▶ _TO DO_: No pictures belong in the copy. Retype exactly, and only, the stretch of lines below from the one with "HAND TOWELS" through the one with "RECENT POSTS".

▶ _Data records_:
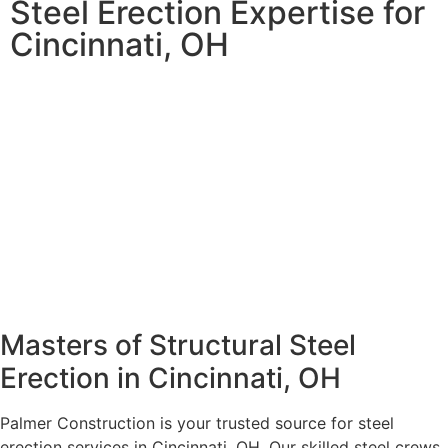
Steel Erection Expertise for
Cincinnati, OH
Masters of Structural Steel
Erection in Cincinnati, OH
Palmer Construction is your trusted source for steel
erection services in Cincinnati, OH. Our skilled steel crews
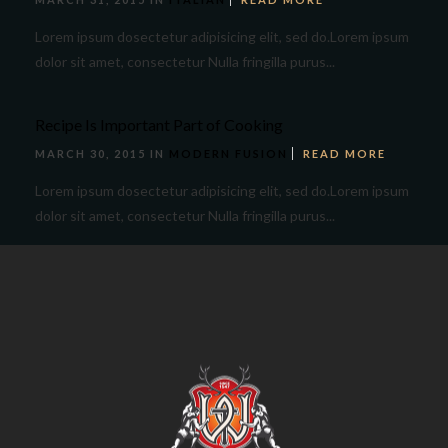
Lorem ipsum dosectetur adipisicing elit, sed do.Lorem ipsum
dolor sit amet, consectetur Nulla fringilla purus...
Recipe Is Important Part of Cooking
MARCH 30, 2015 IN
MODERN FUSION
READ MORE
Lorem ipsum dosectetur adipisicing elit, sed do.Lorem ipsum
dolor sit amet, consectetur Nulla fringilla purus...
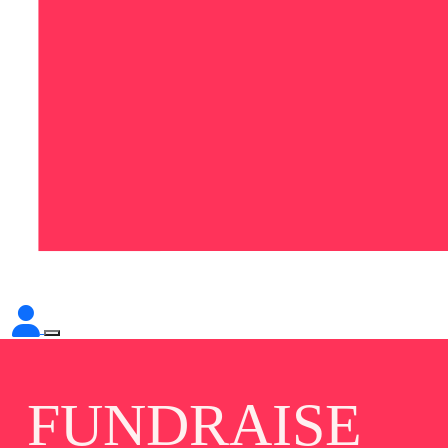
FUNDRAISE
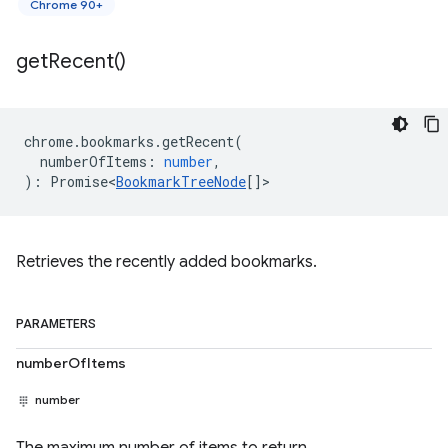
Chrome 90+
get
Recent(
)
chrome
.
bookmarks
.
getRecent
(
numberOfItems
:
number
,
)
:
Promise<
BookmarkTreeNode
[]
>
Retrieves the recently added bookmarks.
PARAMETERS
numberOfItems
number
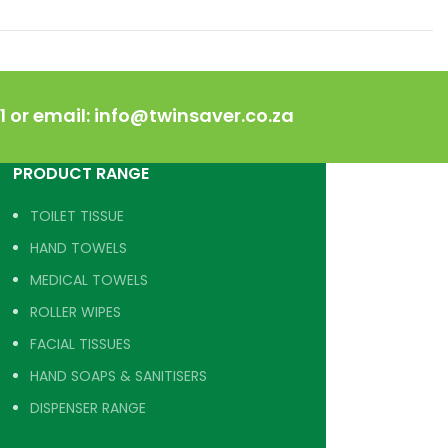
 or email: info@twinsaver.co.za
PRODUCT RANGE
TOILET TISSUE
HAND TOWELS
MEDICAL TOWELS
ROLLER WIPES
FACIAL TISSUES
HAND SOAPS & SANITISERS
DISPENSER RANGE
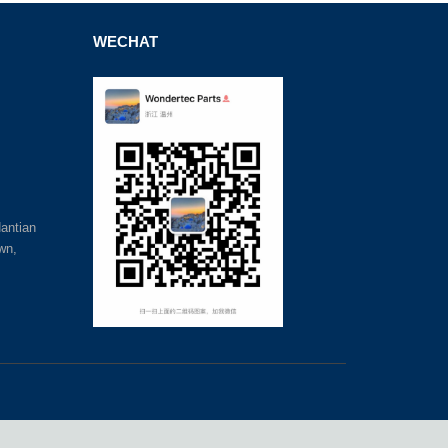
WECHAT
antian
wn,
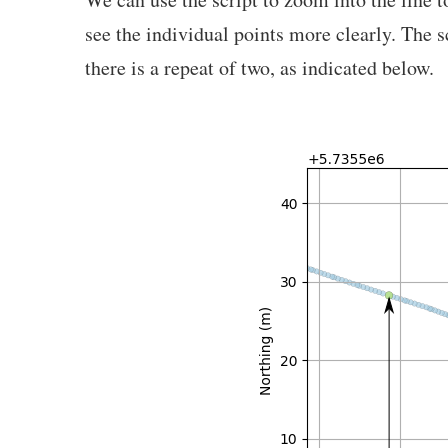
see the individual points more clearly. The s
there is a repeat of two, as indicated below.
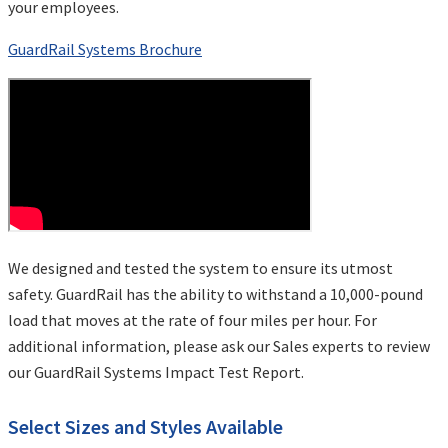
your employees.
GuardRail Systems Brochure
We designed and tested the system to ensure its utmost
safety. GuardRail has the ability to withstand a 10,000-pound
load that moves at the rate of four miles per hour. For
additional information, please ask our Sales experts to review
our GuardRail Systems Impact Test Report.
Select Sizes and Styles Available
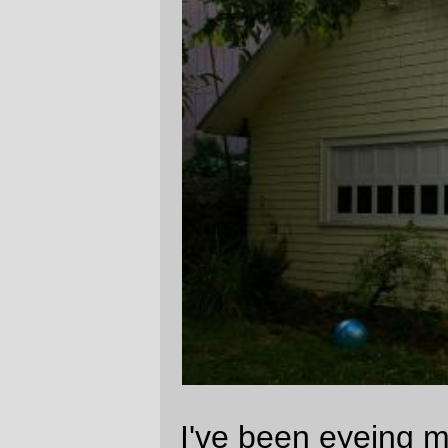
(which hasn't seen better days for about
half a century) with a mind to renovate it
and change it from a stupid garage into a
workshop (so I can get the huge pile of
wood & tile & glass & electronic parts out of
the basement and into a well-lit space with
electricity and heat) with a little office space
upstairs. It's not big enough to make a
modern house (it fits into a 6.1 meter cube,
which is smaller than a lot of the so-called
"great rooms" that infest modern house
design), but it's roughly the size of some of
the smaller bungalows that people used to
build or
buy
, so it's the ideal size for a small
workshop or studio.
The problem is that it's
not in very good
shape
. Aside from the obvious, there's the
teeny detail that the back is rotted out and
the south side keeps having vines grow
through it in the areas where dirt was piled
up higher than the foundation for the past
20 or so years.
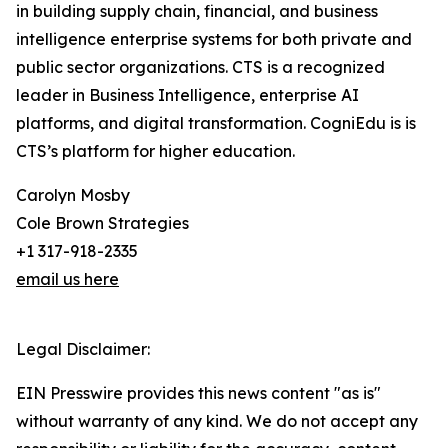
in building supply chain, financial, and business
intelligence enterprise systems for both private and
public sector organizations. CTS is a recognized
leader in Business Intelligence, enterprise AI
platforms, and digital transformation. CogniEdu is is
CTS’s platform for higher education.
Carolyn Mosby
Cole Brown Strategies
+1 317-918-2335
email us here
Legal Disclaimer:
EIN Presswire provides this news content "as is"
without warranty of any kind. We do not accept any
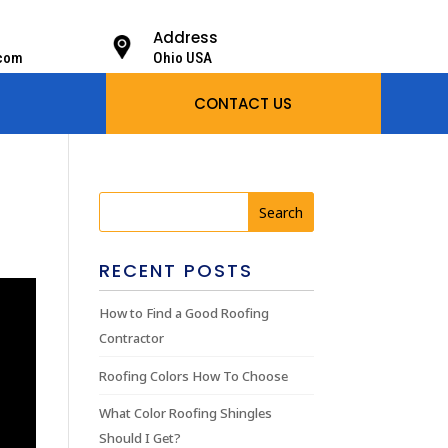
Address
.com
Ohio USA
CONTACT US
RECENT POSTS
How to Find a Good Roofing
Contractor
Roofing Colors How To Choose
What Color Roofing Shingles
Should I Get?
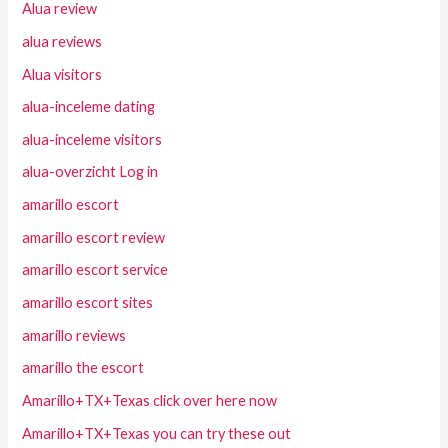
Alua review
alua reviews
Alua visitors
alua-inceleme dating
alua-inceleme visitors
alua-overzicht Log in
amarillo escort
amarillo escort review
amarillo escort service
amarillo escort sites
amarillo reviews
amarillo the escort
Amarillo+TX+Texas click over here now
Amarillo+TX+Texas you can try these out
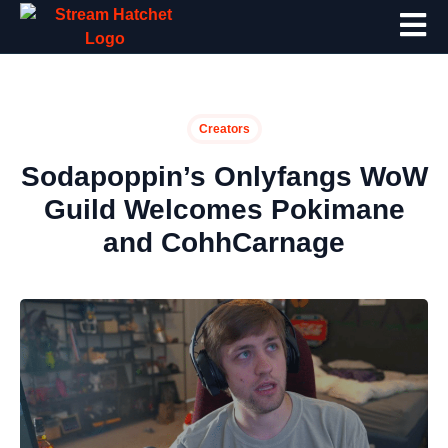
Creators
Sodapoppin’s Onlyfangs WoW
Guild Welcomes Pokimane
and CohhCarnage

▶ _SOLVED EXERCISE_:
HAND TOWELS
MEDICAL TOWELS
ROLLER WIPES
FACIAL TISSUES
HAND SOAPS & SANITISERS
DISPENSER RANGE
WECHAT
antian
wn,
see the individual points more clearly. The s
there is a repeat of two, as indicated below.
your employees.
GuardRail Systems Brochure
We designed and tested the system to ensure its utmost
safety. GuardRail has the ability to withstand a 10,000-pound
load that moves at the rate of four miles per hour. For
additional information, please ask our Sales experts to review
our GuardRail Systems Impact Test Report.
Select Sizes and Styles Available
(which hasn't seen better days for about
half a century) with a mind to renovate it
and change it from a stupid garage into a
workshop (so I can get the huge pile of
wood & tile & glass & electronic parts out of
the basement and into a well-lit space with
electricity and heat) with a little office space
upstairs. It's not big enough to make a
modern house (it fits into a 6.1 meter cube,
which is smaller than a lot of the so-called
"great rooms" that infest modern house
design), but it's roughly the size of some of
the smaller bungalows that people used to
build or
buy
, so it's the ideal size for a small
workshop or studio.
The problem is that it's
not in very good
shape
. Aside from the obvious, there's the
teeny detail that the back is rotted out and
the south side keeps having vines grow
through it in the areas where dirt was piled
up higher than the foundation for the past
20 or so years.
in building supply chain, financial, and business
intelligence enterprise systems for both private and
public sector organizations. CTS is a recognized
leader in Business Intelligence, enterprise AI
platforms, and digital transformation. CogniEdu is is
CTS’s platform for higher education.
Carolyn Mosby
Cole Brown Strategies
+1 317-918-2335
email us here
Legal Disclaimer:
EIN Presswire provides this news content "as is"
without warranty of any kind. We do not accept any
Address
.com
Ohio USA
CONTACT US
RECENT POSTS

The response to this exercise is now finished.